A few days ago I mentioned that there is a gathering of saints’ feast days connected to geese and swans here at the beginning of our deep midwinter journey, and again as we emerge into the finespun light of Candlemas at the beginning of February. The 'Wild Goose', an Geadh-Glas, Geif Gwyllt in Welsh, is the name that Celtic Christians are said to have given to the Holy Spirit, perfectly embracing the untameable, free, & unpredictable nature of our connection to the indwelling Divine. In my community of the Little Church of Love of the World, we call those who are in deep communion with swan and goose the Cygnini Saints, our winter companions of long migrations.
But there are other threads that we can follow. I have been collecting a calendar of saints’ feast days for many years now. Generally these are the pre-reformation saints of the early Anglo-Saxon period and Middle Ages, usually from the 5th and 6th Centuries when we were still allowed to believe in magic. Their stories are memories of our holy ancestors' deep connections with the landscape, reciprocal relationships with animals and birds, & self-offering to a wilder Spirit. They can teach us much about the things we've lost. I have no doubt that the proliferation of 'Royal Saints' who appeared as the Anglo-Saxon kings converted to Christianity had more to do with facilitating & legitimising land grabs than with grace, but even this helps us to understand our history. In the meantime, I have learned how to tell when a saint has 'antlers', and I have also begun to see patterns emerging from the fog of our forgetting.
One pattern is that there are many feast days of saints connected to dogs during the ‘Dog Days’ of summer, the balmy days following the rising of Sirius, the Dog Star.
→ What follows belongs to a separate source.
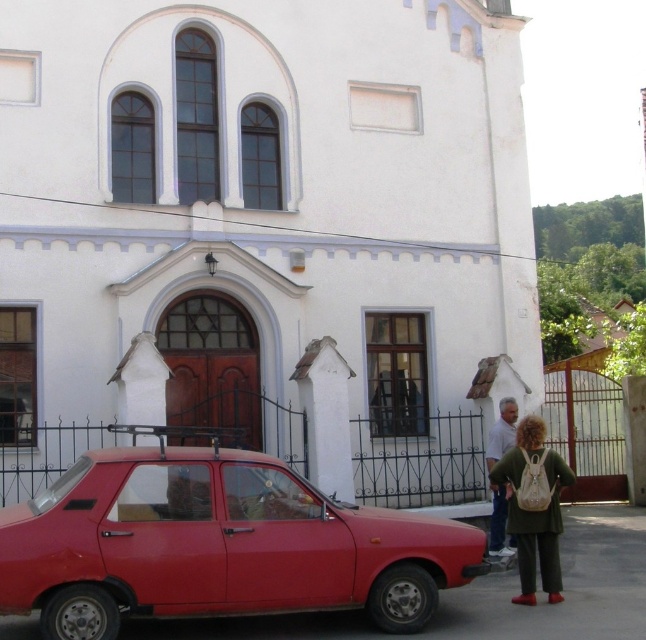 You are standing in front of the white building and notice two green items at the lower right corner of the image. Which one is nearer to you, the green fabric backpack at lower right or the green fabric jacket at lower right?

The green fabric backpack at lower right is closer to the viewer than the green fabric jacket at lower right.

You are a photographer standing at the entrance of the white smooth church at center. You want to take a photo that includes both the church and the green fabric jacket at lower right. Since you have a wide angle lens, you can capture a large area. However, you need to ensure that the church is not too small in the frame compared to the jacket. Based on their sizes, will the church appear larger than the jacket in the photo?

The white smooth church at center is wider than the green fabric jacket at lower right, so in the photo taken with a wide angle lens from the entrance, the church will appear larger than the jacket.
In autumn, as we turn towards gathering and grounding, we find the Bear Saints and, just as we are beginning to light the hearth for the cold days to come, saints who protect us from fire. There are fen and swamp saints, fungal saints, and star saints, and the ‘sun, sieve, and seed basket’ saints of early spring, and so many more. A world of wonder! But I especially love the saints who hold us through the winter; the Cygnini Saints, the Fire Saints, and now, the Wolf Saints.
Now, I can hear some of you say, “But, Bee; these saints come from all different times and cultures. How can there possibly be a pattern here!?” Well, since you ask, I have two things to say to that. The first is that I feel entirely unconcerned about whether something is ‘real’. What concerns me is whether it brings hope and resilience of heart. If we close our eyes and feel the presence of a holy ancestor whose boundaries of being merged with Swan, does it make it possible for us to look the world in the eye, forgive life, and speak out for those who are silenced? If so, then why would we ever want to live in world in which we didn’t believe in these wildly woven saints? As W.H. Auden said in one of my favourite quotes, "Animal femurs ascribed to saints who never existed, are still more holy than portraits of conquerors who, unfortunately, did."
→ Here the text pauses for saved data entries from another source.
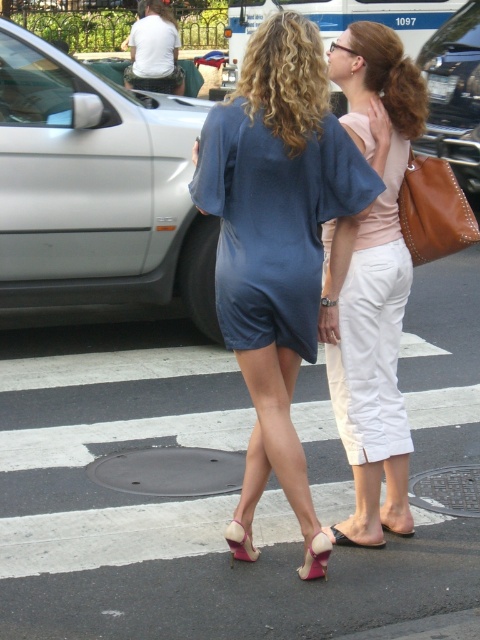 Question: Considering the real-world distances, which object is closest to the metallic silver van at center?

Choices:
 (A) black leather sandal at lower center
 (B) blue satin dress at center
 (C) metallic silver car at center

Answer: (C)

Question: Is blue satin dress at center to the left of pink suede sandal at center from the viewer's perspective?

Choices:
 (A) yes
 (B) no

Answer: (B)

Question: Does silver metallic car at left have a greater width compared to metallic silver van at center?

Choices:
 (A) yes
 (B) no

Answer: (B)

Question: Considering the relative positions of matte blue dress at center and light beige cotton pants at center in the image provided, where is matte blue dress at center located with respect to light beige cotton pants at center?

Choices:
 (A) above
 (B) below

Answer: (B)

Question: Which object is closer to the camera taking this photo?

Choices:
 (A) metallic silver van at center
 (B) blue satin dress at center

Answer: (B)

Question: Which object is closer to the camera taking this photo?

Choices:
 (A) silver metallic car at left
 (B) pink suede sandal at center

Answer: (B)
And secondly, I think of the connections between these disparate saints as mycelial, a shimmering network of the holy beneath our feet. Here and there this web of wild spirit will give birth to Bear, to Swan, to Hawthorn, to fungi, to Star, and yes, to Wolf.
The first ‘wolf saint’ I want to mention is Edmund the Martyr, whose Feast Day is 20th November. Said to have been born in 841 CE, Edmund was crowned King of the East Angles on Christmas Day 854. Few historical facts are known about his life, but we do have stories about his death in 869 CE at the hands of Viking raiders who had been laying siege to England since the attack on Lindisfarne in 793 CE.
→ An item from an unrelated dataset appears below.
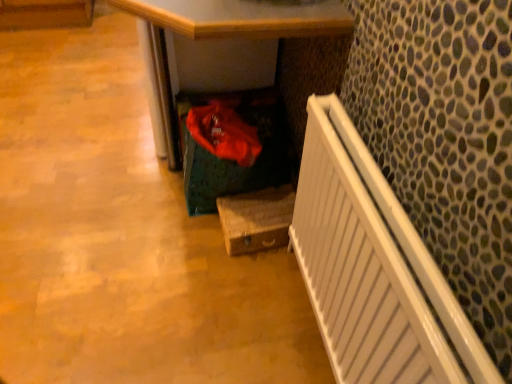 Locate an element on the screen. The height and width of the screenshot is (384, 512). free space to the left of wooden box at lower center is located at coordinates (185, 235). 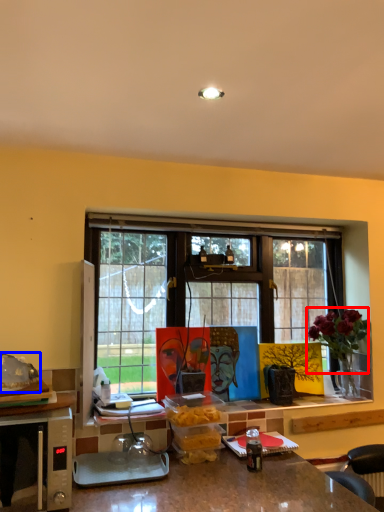 Question: Which object is further to the camera taking this photo, flower (highlighted by a red box) or food (highlighted by a blue box)?

Choices:
 (A) flower
 (B) food

Answer: (A)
Legend tells us that, despite trying to make peace with the invaders, Edmund was killed in battle by Hingwar and Hubba of the ‘Great Heathen Army’, being first shot with arrows until he was pinned to a tree and then beheaded. Hingwar then threw his head into the undergrowth of the forest as a final act of disrespect. Once it was safe to enter the forest, his followers resolved to search for Edmund’s head, despite being quite convinced that it would by that time have been carried away by predators. However, they soon heard Edmund calling to them from deep amongst the trees and, following his voice, they came upon his head resting between the paws of a wolf.
The wolf allowed them to take the head and, acting as guardian and guide, accompanied them back to the edge of the forest and the safety of the town.
Ann Louise Avery wrote movingly on the saint’s relationship with the wolf on St Edmund’s Day;
“It was St Edmund's Day, a highly important day in the liturgical calendar for wolves, and Old Fox had taken his Wolf to the ancient church on the downs to light candles and generally mark the occasion. There was a faded fourteenth century painting of Edmund's martyrdom on one of the walls – a fierce painting, a painting of violence and transcendence. It traced a crowned Edmund pierced by a dozen arrows, a dozen ruthless, salt-scoured Vikings drawing their war bows on either side. On the edge was another figure, a great grey wolf, unable to save his king, but ready to guard his scythed head with his life. Old Fox had brought some apple cake and a flask of tea and two golden beeswax candles. Wolf read a poem he'd written that morning ("The snow lay deep on Edmund's day, on Edmund's day we mourn.....") and Old Fox read from Abbo of Fleury's Passio Sancti Eadmundi in his beautiful, resonant voice. His copy of the Passio was so old, it sighed every time he turned a page. When the light began to fade, they left the church and walked slowly home, bats skirling above them, the lamps of the cottage beaconing below.”
As an aside, do visit Ann Louise on her Patreon page where you can support her wonderful work. You can find her here.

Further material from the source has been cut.